The account at 2 Samuel 6:14 is a great example of why we trust the Greek Septuagint manuscripts over the Hebrew Masoretic text.
In the Septuagint, King David is described as wearing a fine robe (στολην εξαλλον) while he danced in the parade leading God’s Sacred Chest into JeruSalem for the first time. On the other hand, the Hebrew Masoretic text says that he was wearing just a linen ephod (vest).
So when his wife Michal accused him of exposing himself while he danced, the conclusion that the Hebrew text implies is that he celebrated bringing Jehovah’s Chest to JeruSalem by dancing naked from the waist down! This certainly doesn’t sound appropriate or likely.

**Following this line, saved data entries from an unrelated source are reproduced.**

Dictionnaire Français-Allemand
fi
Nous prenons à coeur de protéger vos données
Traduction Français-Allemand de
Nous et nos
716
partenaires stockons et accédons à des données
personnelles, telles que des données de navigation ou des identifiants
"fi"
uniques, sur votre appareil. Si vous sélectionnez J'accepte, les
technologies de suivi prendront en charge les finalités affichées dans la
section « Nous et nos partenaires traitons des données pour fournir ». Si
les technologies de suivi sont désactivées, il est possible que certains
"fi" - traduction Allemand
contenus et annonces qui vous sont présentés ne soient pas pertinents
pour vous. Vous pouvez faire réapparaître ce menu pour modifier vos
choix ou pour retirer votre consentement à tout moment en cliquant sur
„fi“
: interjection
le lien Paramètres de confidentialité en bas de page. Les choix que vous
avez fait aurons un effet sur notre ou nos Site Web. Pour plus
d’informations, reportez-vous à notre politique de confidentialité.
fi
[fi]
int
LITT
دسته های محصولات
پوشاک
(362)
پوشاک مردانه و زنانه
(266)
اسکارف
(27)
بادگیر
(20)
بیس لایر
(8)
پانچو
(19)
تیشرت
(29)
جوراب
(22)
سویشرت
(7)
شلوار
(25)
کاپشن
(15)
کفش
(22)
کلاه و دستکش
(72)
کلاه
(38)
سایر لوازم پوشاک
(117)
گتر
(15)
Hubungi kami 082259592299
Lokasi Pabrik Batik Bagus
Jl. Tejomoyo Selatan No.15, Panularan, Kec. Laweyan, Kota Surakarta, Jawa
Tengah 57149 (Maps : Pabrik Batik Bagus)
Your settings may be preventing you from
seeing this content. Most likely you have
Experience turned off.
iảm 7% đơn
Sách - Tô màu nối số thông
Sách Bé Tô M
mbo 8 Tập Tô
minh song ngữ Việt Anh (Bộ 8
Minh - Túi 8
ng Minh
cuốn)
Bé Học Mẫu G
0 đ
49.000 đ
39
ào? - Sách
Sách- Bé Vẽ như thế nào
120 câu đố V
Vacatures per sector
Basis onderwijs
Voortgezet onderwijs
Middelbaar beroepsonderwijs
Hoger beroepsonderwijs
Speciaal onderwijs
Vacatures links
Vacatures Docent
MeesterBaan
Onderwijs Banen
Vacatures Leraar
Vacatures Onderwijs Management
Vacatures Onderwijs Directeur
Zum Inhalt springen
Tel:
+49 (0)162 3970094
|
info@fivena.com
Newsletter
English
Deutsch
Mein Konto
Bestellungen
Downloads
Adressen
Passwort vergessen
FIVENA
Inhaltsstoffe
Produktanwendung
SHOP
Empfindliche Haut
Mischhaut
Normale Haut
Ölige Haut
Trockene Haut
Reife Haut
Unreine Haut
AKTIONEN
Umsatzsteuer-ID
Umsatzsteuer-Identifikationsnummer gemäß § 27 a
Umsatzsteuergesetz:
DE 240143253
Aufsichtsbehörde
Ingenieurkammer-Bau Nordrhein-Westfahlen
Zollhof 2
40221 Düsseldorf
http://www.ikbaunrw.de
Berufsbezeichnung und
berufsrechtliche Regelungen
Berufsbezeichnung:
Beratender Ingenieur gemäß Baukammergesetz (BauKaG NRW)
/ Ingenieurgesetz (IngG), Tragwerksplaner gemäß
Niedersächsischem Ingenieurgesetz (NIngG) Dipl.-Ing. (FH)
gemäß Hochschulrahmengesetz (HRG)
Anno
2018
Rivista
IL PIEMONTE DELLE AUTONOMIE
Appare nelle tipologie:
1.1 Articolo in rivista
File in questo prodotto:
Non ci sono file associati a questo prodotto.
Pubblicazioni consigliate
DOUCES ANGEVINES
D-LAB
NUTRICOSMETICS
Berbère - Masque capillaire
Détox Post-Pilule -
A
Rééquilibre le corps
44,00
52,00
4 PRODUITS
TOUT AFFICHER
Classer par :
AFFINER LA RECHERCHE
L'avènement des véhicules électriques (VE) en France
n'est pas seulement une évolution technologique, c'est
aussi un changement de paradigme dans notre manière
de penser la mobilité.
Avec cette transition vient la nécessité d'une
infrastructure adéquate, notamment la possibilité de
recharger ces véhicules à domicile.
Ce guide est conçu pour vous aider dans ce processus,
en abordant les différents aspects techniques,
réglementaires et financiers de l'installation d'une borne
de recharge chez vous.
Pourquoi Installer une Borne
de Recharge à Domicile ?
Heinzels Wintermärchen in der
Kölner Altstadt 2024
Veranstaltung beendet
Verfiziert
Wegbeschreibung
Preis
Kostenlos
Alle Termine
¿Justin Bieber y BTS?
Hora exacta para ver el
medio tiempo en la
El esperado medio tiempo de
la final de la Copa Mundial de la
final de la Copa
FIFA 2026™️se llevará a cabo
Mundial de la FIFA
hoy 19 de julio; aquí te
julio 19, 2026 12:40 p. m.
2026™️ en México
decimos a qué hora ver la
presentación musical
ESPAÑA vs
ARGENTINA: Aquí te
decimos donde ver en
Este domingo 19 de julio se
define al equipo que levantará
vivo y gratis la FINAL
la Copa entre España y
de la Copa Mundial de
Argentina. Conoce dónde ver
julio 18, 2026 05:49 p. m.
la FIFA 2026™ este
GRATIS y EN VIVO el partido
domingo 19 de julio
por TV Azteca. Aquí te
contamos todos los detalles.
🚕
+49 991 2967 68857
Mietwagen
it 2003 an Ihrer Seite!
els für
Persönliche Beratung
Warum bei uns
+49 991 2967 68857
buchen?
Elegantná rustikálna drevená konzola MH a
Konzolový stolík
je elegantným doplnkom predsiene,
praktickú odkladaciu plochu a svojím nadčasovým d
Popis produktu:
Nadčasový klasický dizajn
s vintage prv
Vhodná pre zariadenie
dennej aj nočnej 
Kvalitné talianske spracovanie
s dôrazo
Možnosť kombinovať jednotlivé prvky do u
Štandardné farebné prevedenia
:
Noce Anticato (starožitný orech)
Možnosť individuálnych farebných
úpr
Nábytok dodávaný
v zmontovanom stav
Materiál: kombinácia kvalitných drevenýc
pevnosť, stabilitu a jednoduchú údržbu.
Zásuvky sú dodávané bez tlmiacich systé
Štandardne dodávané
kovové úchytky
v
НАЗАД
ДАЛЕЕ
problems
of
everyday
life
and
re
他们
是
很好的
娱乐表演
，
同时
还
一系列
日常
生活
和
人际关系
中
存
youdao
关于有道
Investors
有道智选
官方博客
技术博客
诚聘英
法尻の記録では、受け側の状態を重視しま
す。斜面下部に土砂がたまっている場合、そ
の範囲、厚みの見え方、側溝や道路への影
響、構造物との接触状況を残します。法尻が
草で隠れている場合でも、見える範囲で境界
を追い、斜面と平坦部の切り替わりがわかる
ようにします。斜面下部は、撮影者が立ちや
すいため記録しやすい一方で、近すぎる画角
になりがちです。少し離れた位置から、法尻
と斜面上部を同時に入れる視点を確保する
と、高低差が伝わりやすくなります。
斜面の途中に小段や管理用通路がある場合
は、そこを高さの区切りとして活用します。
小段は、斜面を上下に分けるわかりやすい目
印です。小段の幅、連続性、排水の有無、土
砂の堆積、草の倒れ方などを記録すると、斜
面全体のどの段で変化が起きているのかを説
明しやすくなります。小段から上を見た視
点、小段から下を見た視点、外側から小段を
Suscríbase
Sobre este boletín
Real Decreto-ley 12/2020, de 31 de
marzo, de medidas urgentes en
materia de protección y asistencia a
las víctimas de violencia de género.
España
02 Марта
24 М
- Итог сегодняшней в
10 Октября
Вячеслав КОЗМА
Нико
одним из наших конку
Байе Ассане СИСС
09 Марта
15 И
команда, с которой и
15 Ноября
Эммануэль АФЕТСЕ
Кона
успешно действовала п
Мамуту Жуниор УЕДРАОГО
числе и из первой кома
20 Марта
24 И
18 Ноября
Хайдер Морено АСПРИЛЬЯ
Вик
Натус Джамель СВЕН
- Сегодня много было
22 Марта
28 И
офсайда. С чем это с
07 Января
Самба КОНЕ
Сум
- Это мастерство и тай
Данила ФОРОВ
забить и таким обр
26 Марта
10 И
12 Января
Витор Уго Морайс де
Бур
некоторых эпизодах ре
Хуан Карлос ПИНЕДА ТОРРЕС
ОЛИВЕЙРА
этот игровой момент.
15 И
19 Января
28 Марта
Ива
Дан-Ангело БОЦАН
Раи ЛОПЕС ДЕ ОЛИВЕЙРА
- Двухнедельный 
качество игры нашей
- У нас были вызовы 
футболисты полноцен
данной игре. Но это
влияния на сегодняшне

However, the Greek Septuagint shows that he was fully covered in fine clothes, so Michal’s accusation could just be the exaggeration of a disgusted wife who didn’t approve of David’s dancing. Perhaps she thought that her husband was not behaving in the dignified matter that her father Saul would have done.
Therefore, did David actually expose his genitals?
Well, apparently, ancient IsraElites didn’t wear underpants beneath their robes, so lively dancing may have caused David to accidentally expose himself. But the rest of Michal’s and David’s words may just mean that she disapproved of his exuberant dancing and used exaggeration to make her point.